| Extracted records |

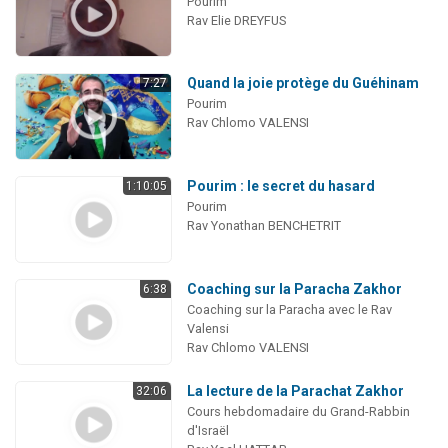
Pourim
Rav Elie DREYFUS
Quand la joie protège du Guéhinam
7:27
Pourim
Rav Chlomo VALENSI
Pourim : le secret du hasard
1:10:05
Pourim
Rav Yonathan BENCHETRIT
Coaching sur la Paracha Zakhor
6:38
Coaching sur la Paracha avec le Rav
Valensi
Rav Chlomo VALENSI
La lecture de la Parachat Zakhor
32:06
Cours hebdomadaire du Grand-Rabbin
d'Israël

| To do |
Copy out the line holding "Quand la joie protège du Guéhinam". Then copy every later line of the data, unchanged, through the last one.

| Answer |
Quand la joie protège du Guéhinam
7:27
Pourim
Rav Chlomo VALENSI
Pourim : le secret du hasard
1:10:05
Pourim
Rav Yonathan BENCHETRIT
Coaching sur la Paracha Zakhor
6:38
Coaching sur la Paracha avec le Rav
Valensi
Rav Chlomo VALENSI
La lecture de la Parachat Zakhor
32:06
Cours hebdomadaire du Grand-Rabbin
d'Israël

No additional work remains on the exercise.